__The problem__: What lines in the following entries hold the word "序号时段上车人数下车人数"? Copy each one.

#### Data for processing

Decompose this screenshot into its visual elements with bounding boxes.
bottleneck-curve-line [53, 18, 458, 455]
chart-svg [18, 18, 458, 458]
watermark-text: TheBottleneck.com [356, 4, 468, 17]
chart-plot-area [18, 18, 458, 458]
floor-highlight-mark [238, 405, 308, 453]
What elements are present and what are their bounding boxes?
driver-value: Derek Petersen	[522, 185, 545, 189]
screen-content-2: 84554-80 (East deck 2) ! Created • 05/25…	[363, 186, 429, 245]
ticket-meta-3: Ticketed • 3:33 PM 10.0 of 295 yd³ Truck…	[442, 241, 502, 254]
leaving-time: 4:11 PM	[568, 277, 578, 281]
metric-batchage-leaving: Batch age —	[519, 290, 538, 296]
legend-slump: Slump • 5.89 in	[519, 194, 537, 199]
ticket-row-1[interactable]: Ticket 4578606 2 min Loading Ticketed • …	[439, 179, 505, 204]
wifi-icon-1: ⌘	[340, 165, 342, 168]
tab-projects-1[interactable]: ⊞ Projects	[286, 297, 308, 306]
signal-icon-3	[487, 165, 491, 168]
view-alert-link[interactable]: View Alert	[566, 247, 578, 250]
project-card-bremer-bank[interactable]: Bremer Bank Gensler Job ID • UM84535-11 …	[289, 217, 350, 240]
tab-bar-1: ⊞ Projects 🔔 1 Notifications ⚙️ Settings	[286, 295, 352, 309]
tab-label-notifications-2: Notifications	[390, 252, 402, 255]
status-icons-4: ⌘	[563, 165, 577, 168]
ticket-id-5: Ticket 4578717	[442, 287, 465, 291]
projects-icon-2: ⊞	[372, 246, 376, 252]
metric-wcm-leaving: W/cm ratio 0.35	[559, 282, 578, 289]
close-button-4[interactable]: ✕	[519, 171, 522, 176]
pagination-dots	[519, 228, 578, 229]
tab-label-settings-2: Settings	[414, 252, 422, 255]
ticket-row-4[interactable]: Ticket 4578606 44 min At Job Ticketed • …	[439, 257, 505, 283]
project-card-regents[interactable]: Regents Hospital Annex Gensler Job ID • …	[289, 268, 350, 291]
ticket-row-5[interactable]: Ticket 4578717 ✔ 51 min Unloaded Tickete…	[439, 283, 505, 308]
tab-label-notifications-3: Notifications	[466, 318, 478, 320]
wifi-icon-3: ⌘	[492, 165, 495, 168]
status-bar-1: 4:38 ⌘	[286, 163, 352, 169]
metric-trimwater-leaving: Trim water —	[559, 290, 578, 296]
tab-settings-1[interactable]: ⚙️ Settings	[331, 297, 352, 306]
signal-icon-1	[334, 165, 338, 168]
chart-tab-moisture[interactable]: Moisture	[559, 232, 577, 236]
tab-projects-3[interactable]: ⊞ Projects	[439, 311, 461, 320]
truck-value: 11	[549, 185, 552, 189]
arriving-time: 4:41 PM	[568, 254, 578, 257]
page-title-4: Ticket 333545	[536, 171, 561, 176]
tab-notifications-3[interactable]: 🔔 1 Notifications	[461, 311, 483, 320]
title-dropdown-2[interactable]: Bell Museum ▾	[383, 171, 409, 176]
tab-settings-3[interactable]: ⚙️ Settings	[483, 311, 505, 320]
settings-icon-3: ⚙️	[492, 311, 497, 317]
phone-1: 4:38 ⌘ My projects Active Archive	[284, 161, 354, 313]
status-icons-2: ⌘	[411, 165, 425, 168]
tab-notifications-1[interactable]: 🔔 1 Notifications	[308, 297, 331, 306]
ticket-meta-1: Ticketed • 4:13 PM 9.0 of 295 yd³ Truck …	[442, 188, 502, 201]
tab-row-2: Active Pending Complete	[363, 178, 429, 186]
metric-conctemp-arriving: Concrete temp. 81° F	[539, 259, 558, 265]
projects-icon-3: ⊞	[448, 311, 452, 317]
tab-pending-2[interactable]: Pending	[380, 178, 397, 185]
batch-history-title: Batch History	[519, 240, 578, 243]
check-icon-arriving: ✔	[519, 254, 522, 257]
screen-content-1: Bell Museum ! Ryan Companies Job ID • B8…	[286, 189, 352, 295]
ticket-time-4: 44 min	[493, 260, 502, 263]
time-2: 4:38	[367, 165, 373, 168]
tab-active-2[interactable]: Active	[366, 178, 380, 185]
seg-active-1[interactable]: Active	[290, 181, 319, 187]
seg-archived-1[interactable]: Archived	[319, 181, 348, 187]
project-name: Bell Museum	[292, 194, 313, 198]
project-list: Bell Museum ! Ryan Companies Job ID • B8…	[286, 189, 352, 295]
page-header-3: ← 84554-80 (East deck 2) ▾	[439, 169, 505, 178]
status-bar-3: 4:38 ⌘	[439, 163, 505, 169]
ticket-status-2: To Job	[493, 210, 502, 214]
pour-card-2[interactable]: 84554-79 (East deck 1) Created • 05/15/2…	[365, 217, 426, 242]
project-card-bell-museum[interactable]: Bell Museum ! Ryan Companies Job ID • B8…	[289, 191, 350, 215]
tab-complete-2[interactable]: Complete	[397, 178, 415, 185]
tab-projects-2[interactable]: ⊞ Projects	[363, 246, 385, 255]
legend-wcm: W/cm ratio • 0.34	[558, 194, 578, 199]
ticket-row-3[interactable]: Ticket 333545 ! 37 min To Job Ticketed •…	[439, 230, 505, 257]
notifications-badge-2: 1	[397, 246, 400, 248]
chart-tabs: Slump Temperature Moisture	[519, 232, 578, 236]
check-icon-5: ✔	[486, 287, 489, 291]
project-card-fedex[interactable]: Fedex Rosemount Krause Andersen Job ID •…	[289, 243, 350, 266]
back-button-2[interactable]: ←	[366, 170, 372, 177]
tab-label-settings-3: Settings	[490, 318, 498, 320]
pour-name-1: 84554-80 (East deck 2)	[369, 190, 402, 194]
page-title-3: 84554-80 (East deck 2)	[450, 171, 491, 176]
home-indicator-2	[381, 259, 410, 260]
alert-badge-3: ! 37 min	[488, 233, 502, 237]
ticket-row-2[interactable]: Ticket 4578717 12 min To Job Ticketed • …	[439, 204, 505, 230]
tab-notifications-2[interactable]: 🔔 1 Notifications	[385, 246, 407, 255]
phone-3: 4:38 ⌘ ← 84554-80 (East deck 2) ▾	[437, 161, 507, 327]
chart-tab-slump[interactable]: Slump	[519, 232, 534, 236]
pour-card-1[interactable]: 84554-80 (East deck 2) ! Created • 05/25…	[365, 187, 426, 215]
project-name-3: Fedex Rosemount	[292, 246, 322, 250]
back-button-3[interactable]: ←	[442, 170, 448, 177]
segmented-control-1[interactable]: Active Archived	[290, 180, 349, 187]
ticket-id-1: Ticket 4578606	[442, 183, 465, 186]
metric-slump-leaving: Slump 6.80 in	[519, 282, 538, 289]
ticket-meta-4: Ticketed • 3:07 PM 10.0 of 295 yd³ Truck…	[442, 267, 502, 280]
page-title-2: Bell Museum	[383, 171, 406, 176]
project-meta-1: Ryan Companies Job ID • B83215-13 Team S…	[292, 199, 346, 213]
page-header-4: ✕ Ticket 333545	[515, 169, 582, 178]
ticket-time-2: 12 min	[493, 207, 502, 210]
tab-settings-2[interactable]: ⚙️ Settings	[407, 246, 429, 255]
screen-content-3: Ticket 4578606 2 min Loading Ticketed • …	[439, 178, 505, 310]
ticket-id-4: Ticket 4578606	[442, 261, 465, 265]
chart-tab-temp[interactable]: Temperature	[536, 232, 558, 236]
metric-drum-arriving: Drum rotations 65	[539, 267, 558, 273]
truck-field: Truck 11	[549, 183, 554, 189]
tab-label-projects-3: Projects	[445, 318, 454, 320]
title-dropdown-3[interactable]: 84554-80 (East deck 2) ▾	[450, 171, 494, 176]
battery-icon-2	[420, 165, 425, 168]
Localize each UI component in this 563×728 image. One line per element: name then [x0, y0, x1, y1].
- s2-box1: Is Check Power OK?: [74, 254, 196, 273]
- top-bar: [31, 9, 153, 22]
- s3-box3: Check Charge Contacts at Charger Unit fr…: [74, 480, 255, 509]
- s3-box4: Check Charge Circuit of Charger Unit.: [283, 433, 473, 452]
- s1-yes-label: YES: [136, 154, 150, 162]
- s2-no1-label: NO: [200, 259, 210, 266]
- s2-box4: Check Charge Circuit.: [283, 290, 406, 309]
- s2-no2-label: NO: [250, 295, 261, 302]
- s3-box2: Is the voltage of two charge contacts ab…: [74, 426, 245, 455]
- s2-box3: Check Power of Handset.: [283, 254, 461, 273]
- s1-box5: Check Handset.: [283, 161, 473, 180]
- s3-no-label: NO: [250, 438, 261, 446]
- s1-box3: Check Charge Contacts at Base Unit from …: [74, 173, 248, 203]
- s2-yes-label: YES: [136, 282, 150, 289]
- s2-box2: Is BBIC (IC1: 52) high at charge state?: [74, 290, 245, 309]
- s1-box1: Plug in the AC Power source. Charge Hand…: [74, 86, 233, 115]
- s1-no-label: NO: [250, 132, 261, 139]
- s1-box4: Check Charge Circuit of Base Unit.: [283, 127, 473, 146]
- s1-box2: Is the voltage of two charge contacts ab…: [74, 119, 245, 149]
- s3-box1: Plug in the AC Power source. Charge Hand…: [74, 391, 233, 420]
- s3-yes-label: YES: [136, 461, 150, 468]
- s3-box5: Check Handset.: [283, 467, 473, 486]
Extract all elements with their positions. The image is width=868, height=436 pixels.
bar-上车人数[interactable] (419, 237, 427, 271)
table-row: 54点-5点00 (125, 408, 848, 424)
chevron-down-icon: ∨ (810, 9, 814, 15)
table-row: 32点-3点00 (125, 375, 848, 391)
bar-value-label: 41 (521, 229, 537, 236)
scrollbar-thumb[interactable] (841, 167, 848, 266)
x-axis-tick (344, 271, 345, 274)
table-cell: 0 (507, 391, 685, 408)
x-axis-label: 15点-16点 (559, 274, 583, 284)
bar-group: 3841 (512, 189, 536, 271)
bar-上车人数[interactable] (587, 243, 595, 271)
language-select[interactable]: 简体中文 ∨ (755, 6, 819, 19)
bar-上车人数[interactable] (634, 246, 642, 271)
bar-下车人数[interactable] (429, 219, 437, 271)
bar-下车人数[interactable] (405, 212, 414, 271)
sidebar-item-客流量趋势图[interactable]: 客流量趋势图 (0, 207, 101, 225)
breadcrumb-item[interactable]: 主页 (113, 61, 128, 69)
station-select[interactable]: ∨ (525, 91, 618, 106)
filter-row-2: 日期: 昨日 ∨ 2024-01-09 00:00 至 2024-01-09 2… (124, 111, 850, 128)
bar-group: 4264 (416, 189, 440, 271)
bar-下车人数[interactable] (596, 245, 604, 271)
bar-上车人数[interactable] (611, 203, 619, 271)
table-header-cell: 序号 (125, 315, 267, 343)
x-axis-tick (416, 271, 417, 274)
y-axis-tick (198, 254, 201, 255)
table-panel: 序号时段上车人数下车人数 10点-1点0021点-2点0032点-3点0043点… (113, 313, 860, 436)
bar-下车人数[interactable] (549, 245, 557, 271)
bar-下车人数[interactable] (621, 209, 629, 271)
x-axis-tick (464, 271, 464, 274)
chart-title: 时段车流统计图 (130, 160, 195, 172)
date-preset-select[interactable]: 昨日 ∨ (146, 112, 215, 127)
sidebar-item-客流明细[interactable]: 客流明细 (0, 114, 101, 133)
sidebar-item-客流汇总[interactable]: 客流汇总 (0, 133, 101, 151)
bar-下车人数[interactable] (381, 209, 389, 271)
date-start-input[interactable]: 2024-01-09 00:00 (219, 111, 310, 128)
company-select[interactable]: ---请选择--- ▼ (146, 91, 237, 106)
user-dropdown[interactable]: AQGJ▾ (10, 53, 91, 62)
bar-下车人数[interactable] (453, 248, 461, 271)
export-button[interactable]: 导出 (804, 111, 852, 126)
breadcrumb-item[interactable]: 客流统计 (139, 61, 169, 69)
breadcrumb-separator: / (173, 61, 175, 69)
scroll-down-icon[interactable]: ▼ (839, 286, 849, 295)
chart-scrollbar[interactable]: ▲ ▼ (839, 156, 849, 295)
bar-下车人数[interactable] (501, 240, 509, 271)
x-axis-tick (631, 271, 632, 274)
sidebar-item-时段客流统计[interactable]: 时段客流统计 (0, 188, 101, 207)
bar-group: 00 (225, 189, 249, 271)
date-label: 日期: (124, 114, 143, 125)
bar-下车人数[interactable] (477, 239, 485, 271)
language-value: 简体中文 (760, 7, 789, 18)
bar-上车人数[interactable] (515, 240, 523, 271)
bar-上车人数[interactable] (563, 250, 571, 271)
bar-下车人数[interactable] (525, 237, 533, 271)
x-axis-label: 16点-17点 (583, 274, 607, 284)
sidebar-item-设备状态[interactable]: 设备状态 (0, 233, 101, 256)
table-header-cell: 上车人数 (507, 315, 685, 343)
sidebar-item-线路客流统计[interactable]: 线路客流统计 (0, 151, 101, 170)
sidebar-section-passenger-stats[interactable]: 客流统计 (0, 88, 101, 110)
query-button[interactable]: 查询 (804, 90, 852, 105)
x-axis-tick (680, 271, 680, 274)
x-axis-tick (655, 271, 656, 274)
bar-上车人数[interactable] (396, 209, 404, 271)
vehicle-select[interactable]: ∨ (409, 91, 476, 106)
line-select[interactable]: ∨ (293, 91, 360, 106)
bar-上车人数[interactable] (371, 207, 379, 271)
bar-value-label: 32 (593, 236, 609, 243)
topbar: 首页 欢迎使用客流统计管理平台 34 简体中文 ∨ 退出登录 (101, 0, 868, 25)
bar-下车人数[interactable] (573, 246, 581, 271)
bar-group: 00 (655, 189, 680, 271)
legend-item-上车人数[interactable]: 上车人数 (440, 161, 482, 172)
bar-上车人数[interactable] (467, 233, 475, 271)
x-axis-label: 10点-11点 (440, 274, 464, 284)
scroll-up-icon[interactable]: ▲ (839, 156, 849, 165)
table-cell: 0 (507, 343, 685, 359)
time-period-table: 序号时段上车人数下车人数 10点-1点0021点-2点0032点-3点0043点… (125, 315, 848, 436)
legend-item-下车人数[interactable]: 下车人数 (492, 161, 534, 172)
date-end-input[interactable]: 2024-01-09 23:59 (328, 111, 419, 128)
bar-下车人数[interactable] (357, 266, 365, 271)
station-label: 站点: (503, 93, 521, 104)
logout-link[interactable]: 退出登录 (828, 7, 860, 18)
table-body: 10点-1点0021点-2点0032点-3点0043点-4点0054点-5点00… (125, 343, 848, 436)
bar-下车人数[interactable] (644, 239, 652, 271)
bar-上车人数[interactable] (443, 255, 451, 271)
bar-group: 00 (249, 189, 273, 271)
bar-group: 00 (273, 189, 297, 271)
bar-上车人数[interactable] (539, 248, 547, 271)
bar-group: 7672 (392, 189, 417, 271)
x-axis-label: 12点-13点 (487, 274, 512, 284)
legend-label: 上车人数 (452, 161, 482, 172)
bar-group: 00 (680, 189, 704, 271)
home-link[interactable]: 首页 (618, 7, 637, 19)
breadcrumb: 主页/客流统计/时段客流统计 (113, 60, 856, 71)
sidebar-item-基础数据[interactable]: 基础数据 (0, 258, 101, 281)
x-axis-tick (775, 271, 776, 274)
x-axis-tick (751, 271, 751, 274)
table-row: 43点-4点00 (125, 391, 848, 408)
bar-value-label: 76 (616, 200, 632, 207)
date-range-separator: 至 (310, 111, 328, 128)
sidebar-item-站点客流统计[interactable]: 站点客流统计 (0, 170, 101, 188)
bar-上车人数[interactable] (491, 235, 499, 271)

########

__Solution to this exercise__:
table-panel: 序号时段上车人数下车人数 10点-1点0021点-2点0032点-3点0043点… (113, 313, 860, 436)
time-period-table: 序号时段上车人数下车人数 10点-1点0021点-2点0032点-3点0043点… (125, 315, 848, 436)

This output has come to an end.